5 Tips on How to Repurpose a Public-Service Message


The PR battle is probably just beginning.

Just hours before it was to go into effect New York City’s ban on big sugary beverages was struck down by New York State Supreme Court Justice Milton Tingling. He called the rules “arbitrary and capricious."

After New York proposed the ban last year, a group led by the American Beverage Association sued the city.

New York City Mayor Michael Bloomberg, who proposed the ground-breaking rule, has vowed to continue the fight. But so, too, will soda manufacturers and restaurants owners who argue that the ban encroaches on freedom of choice.

Michael W. Robinson, a senior VP at Levick Strategic Communications and chair of the firm’s Corporate & Public Affairs practice, provided several tips on how communicators can regroup when it comes to issues management.

1. On-the-ground resources are essential. Whether they are parents, small business owners or community leaders, your partners on the ground remain your best source of intelligence and the access point by which you have the ability to reach larger audiences. Cultivate relationships with influential locals who can act as your eyes, ears and mouth.

2. Inject SEM into your paid media strategy. Today’s audiences turn first to the search engines for information. Search engine marketing (SEM) that ranks your messages above adversaries’ is imperative and can be applied immediately. What people read first creates a perception against which contradictory messages must swim upstream.

3. Traditional media still matter. People still watch TV and they still listen to radio. Even better, as these media compete with the instant nature of the Internet, they are looking to fill scheduling holes—ones that you can fill.

4. Remember the regulators. With Congress and statehouses increasingly mired in political gridlock, regulators’ influence and ability to take decisive action grows—and they are just as susceptible to grassroots advocacy as their legislative counterparts.

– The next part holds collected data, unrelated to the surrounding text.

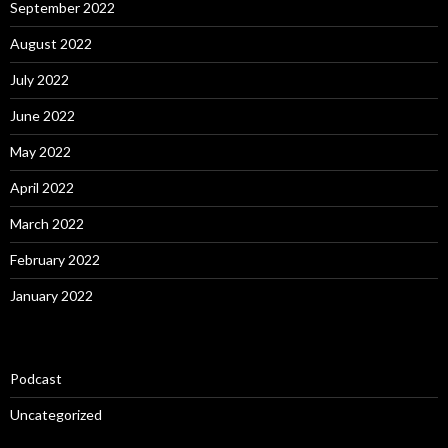
September 2022
August 2022
July 2022
June 2022
May 2022
April 2022
March 2022
February 2022
January 2022
Podcast
Uncategorized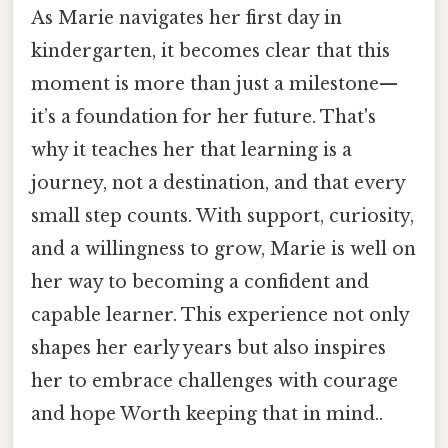
As Marie navigates her first day in
kindergarten, it becomes clear that this
moment is more than just a milestone—
it’s a foundation for her future. That's
why it teaches her that learning is a
journey, not a destination, and that every
small step counts. With support, curiosity,
and a willingness to grow, Marie is well on
her way to becoming a confident and
capable learner. This experience not only
shapes her early years but also inspires
her to embrace challenges with courage
and hope Worth keeping that in mind..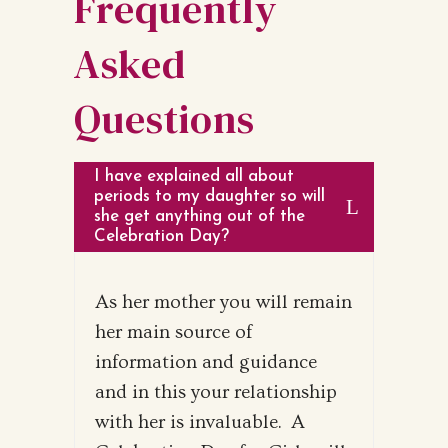
Frequently
Asked
Questions
I have explained all about
periods to my daughter so will
she get anything out of the
Celebration Day?
As her mother you will remain
her main source of
information and guidance
and in this your relationship
with her is invaluable. A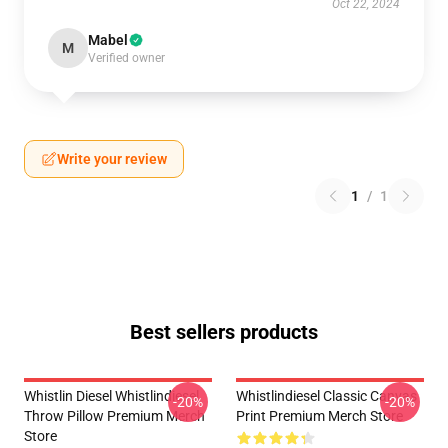
Oct 22, 2024
Mabel
M
Verified owner
Write your review
1
/
1
Best sellers products
Whistlin Diesel Whistlindiesel
Whistlindiesel Classic Canvas
-20%
-20%
Throw Pillow Premium Merch
Print Premium Merch Store
Store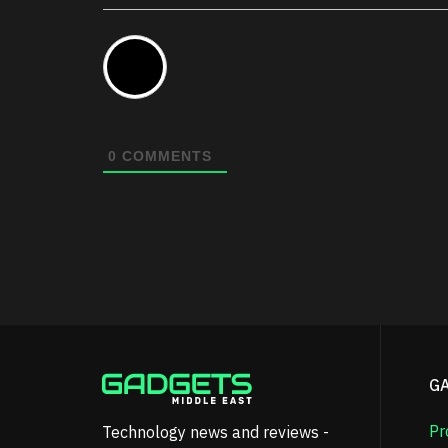
0
COMMENTS
G
Pr
Technology news and reviews -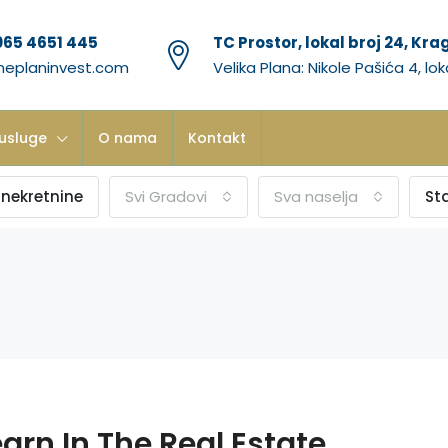
065 4651 445
TC Prostor, lokal broj 24, Kr
neplaninvest.com
Velika Plana: Nikole Pašića 4, lok
usluge
O nama
Kontakt
 nekretnine
Svi Gradovi
Sva naselja
St
arn In The Real Estate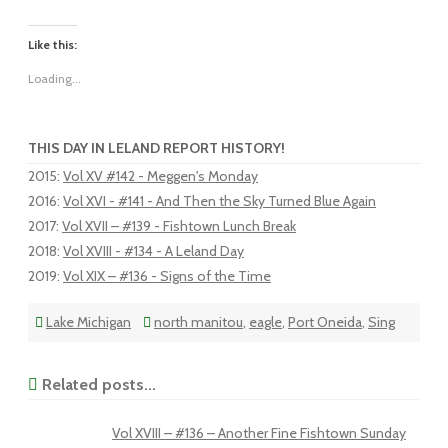
Like this:
Loading...
THIS DAY IN LELAND REPORT HISTORY!
2015
:
Vol XV #142 - Meggen's Monday
2016
:
Vol XVI - #141 - And Then the Sky Turned Blue Again
2017
:
Vol XVII – #139 - Fishtown Lunch Break
2018
:
Vol XVIII - #134 - A Leland Day
2019
:
Vol XIX – #136 - Signs of the Time
Lake Michigan
north manitou
,
eagle
,
Port Oneida
,
Sing
Related posts...
Vol XVIII – #136 – Another Fine Fishtown Sunday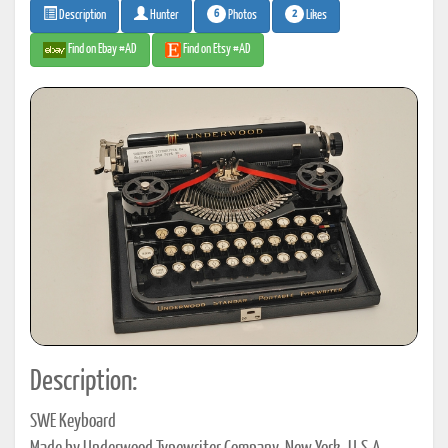
6
2
Photos
Likes
Description
Hunter
Find on Ebay #AD
Find on Etsy #AD
Description:
SWE Keyboard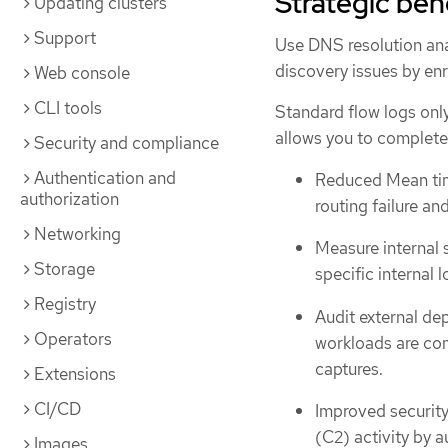
Strategic ben
Updating clusters
Support
Use DNS resolution anal
discovery issues by en
Web console
CLI tools
Standard flow logs only
allows you to complete 
Security and compliance
Authentication and
Reduced Mean time
authorization
routing failure an
Networking
Measure internal 
Storage
specific internal 
Registry
Audit external de
Operators
workloads are com
captures.
Extensions
CI/CD
Improved security
(C2) activity by 
Images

5. There is still no substitute for a rally on the statehouse steps. While 1,000 e-mails in a legislator’s inbox certainly send a message, it pales in comparison to 1,000 constituents lined up outside his or her office. While we live in a digital world, digital outreach alone won’t get you across the finish line. Policy makers need to be shown, not just told, how their decisions impact constituents’ lives. A show of force accomplishes that goal, generating earned media in the process.